On a gorgeous night, some 4,000 people, dressed all in white, have come to dine in a public, yet secret place in New York's Bryant Park.
They have come for Diner en Blanc, an unusual pop-up event that takes place in 20 countries. The guests eat in splendor at a location they only learn about minutes before they arrive. The thousands wave white napkins to signal the beginning of the event.
They arrived at 6:30 in the evening last Wednesday, carting white tables and chairs, china, food, wine glasses and cutlery. This is the third year that Diner En Blanc has come to New York.
Laura Tyring, who has traveled down from White Plains, stands in a line with her friend, Monica Condor, rolling her cart as the queue moves slowly, carrying a big straw basket filled with supplies.
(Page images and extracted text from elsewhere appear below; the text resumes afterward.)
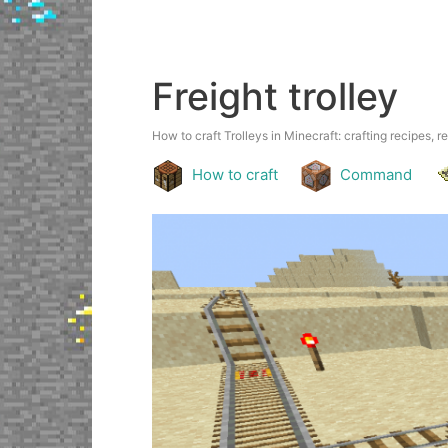
Freight trolley
How to craft Trolleys in Minecraft: crafting recipes, r
How to craft
Command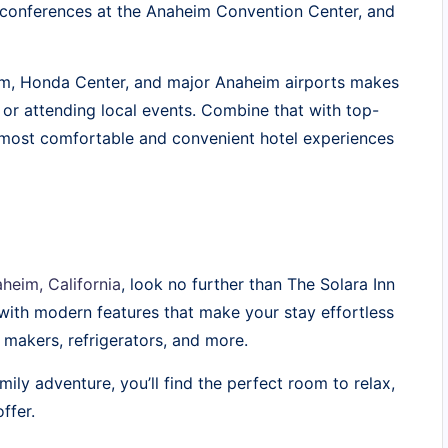
g conferences at the Anaheim Convention Center, and
ium, Honda Center, and major Anaheim airports makes
 or attending local events. Combine that with top-
 most comfortable and convenient hotel experiences
heim, California
, look no further than The Solara Inn
with modern features that make your stay effortless
makers, refrigerators, and more.
mily adventure, you’ll find the perfect room to relax,
ffer.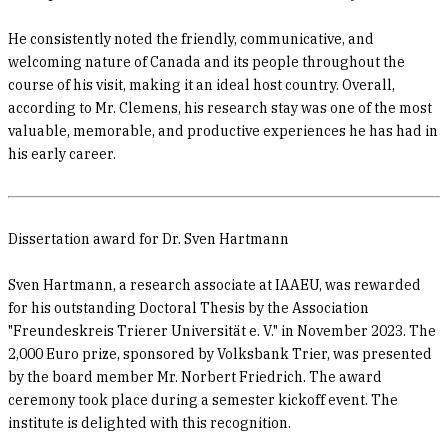
He consistently noted the friendly, communicative, and
welcoming nature of Canada and its people throughout the
course of his visit, making it an ideal host country. Overall,
according to Mr. Clemens, his research stay was one of the most
valuable, memorable, and productive experiences he has had in
his early career.
Dissertation award for Dr. Sven Hartmann
Sven Hartmann, a research associate at IAAEU, was rewarded
for his outstanding Doctoral Thesis by the Association
"Freundeskreis Trierer Universität e. V." in November 2023. The
2,000 Euro prize, sponsored by Volksbank Trier, was presented
by the board member Mr. Norbert Friedrich. The award
ceremony took place during a semester kickoff event. The
institute is delighted with this recognition.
She wears a white shirt, white pants and and a big, white, lacy, floppy hat. How long ago did she learn the secret location of this event?
"A minute," she says. "They gave us several locations where to meet."
Attendees are told to wear comfortable shoes and have a subway card. They meet a team leader who says,"follow me," and they don't learn the location until they are almost there.
Fitting more than 1,800 tables into Bryant Park means pushing every table very close together. The chaos of setting up flows into organization and beauty: fine white china; white napkins, sometimes folded into intricate designs, flowers -- white lilies and roses; little electric candles that would not blow out in a wind.
And, of course, the clothes: wedding dresses, styles from the '20s, people wearing white angel wings. Sandy Jarrett came here with her daughter, Michele.
"It's all about the adventure," she says. "It's about lugging all the accoutrements to some unknown destination, and then getting there and seeing all these adventurers in white. It's magical."
The co-hosts of this New York event are Sandy Safi and Aymeric Pasquier, who also run the international organization. "It baffles me every time to see how much people invest into this," Safi says.
But she says it works because it's spontaneous and different, and it gets back to basic values we forget in the bustle of city life, "sharing a meal with friends, getting dressed up."
Diner en Blanc started 25 years ago, when Francois Pasquier, Aymeric's father, decided to hold a dinner party in the Bois de Bologne, a large public square in Paris. Since some guests were bringing along friends, he asked everyone to wear white so they would be able to spot each other easily.
These days, Safi says, Diner en Blanc takes place in 40 cities around the world. But interest exploded after New York hosted its first event three years ago, Safi says: Since then, some 400 cities that have requested Diner en Blanc to come to them.
Pasquier says part of the appeal is the effort that's required to participate.
"Most of the events now, you just pay a price and you're passive," he says. "In Diner en Blanc, it's [just] the opposite. You work a lot, you have to bring your own table, you have to bring your own chairs, so you commit, and you have to bring back your garbage. All this work is like an achievement, and you will see the joy of people tonight."
A few minutes later, I'm walking through the lines of white tables when an acquaintance, Leslie Brown, calls out to me. She is at a table for six, filled with glorious-looking food and several bottles of wine.
"What's on the menu," I ask? She tells me: salmon, an assortment of cheeses, roasted cauliflower and peas, a rice salad with portobello mushrooms, skewers of shrimp and, of course, lots of wine and desserts.
Then, just as I am about to leave, Brown says, "Are you going to sit down and eat with us? We have an extra plate. We have enough, and I have an extra knife and fork."
So I sit down on a very low box -- there are no extra chairs -- and take a skewer of lovely grilled shrimp and some of that portobello salad and a little of that dish of cauliflower and peas. And I join the conversation.
Next year, perhaps, I will have to find a really nice white dress.